[RECORDS PROVIDED]

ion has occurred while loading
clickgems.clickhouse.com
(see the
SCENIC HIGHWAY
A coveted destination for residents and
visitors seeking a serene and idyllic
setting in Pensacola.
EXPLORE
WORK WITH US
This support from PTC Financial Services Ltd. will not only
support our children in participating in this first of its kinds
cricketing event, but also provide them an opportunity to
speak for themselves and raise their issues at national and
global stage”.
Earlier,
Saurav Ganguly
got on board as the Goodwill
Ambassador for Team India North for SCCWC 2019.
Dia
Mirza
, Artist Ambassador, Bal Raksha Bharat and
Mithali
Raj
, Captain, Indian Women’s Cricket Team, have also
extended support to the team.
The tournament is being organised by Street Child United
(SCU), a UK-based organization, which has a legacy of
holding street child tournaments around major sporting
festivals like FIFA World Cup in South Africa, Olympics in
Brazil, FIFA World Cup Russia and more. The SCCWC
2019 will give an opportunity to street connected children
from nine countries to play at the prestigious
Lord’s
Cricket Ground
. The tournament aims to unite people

[/RECORDS PROVIDED]
[RECORDS PROVIDED]

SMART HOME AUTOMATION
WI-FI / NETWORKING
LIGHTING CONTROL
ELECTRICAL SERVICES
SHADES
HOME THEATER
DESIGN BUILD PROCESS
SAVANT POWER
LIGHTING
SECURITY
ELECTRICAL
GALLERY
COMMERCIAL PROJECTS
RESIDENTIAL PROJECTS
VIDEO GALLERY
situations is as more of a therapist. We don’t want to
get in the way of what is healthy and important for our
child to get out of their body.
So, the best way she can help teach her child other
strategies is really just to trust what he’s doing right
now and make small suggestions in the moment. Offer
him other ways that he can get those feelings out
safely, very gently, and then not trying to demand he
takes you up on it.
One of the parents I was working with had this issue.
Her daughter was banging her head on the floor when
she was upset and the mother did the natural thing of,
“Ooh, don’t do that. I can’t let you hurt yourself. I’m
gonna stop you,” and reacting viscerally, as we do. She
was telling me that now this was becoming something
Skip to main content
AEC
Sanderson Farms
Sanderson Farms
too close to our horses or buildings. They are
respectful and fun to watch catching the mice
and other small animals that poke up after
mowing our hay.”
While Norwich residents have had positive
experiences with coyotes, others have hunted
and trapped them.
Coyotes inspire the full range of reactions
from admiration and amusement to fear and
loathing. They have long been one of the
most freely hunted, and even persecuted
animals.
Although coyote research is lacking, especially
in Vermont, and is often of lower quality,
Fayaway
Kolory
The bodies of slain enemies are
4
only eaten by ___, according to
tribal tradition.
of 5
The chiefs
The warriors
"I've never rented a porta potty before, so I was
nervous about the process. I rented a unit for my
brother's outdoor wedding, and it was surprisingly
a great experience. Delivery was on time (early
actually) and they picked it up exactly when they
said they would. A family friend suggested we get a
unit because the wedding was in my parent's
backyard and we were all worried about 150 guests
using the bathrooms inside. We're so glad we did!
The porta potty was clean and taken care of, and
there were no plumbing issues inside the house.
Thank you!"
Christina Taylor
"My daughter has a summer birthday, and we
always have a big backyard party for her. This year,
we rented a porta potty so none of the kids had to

[/RECORDS PROVIDED]
[RECORDS PROVIDED]

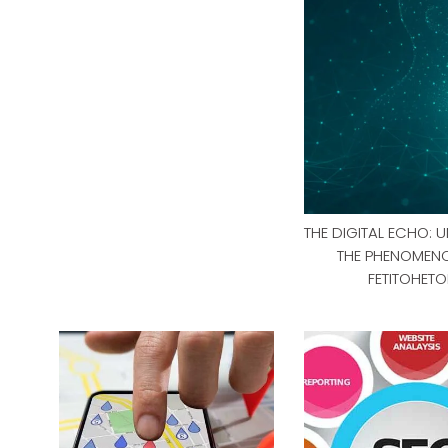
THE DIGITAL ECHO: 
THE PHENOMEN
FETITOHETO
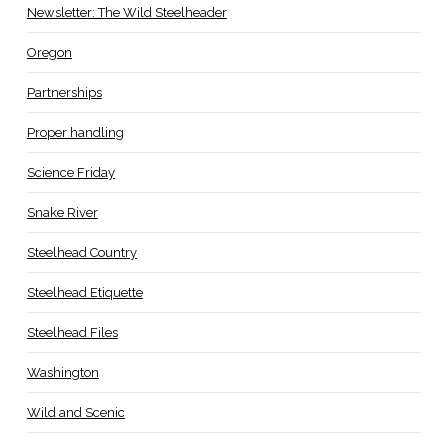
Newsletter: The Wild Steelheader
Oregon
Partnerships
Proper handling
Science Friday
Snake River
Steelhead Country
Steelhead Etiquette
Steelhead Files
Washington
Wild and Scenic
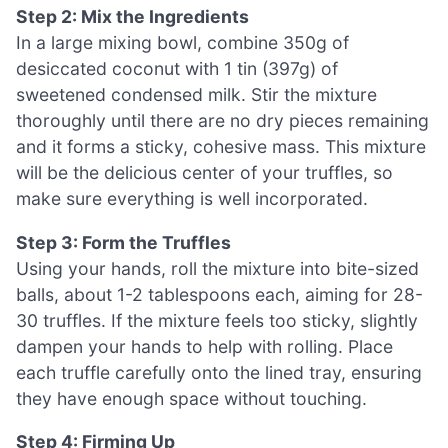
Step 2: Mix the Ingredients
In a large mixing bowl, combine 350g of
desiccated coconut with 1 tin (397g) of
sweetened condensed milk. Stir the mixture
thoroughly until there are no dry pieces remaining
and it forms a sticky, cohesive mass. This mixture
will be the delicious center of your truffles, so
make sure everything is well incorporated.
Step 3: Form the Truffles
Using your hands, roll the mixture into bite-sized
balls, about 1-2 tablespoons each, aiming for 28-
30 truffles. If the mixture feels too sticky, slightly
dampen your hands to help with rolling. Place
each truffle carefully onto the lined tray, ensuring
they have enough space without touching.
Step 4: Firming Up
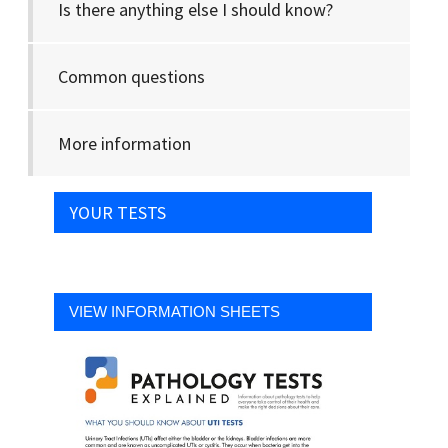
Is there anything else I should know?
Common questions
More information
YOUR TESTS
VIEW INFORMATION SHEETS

[/RECORDS PROVIDED]

In the material above, show every line where the word "opportunity" turns up.

» **FINISHED EXERCISE**
cricketing event, but also provide them an opportunity to
2019 will give an opportunity to street connected children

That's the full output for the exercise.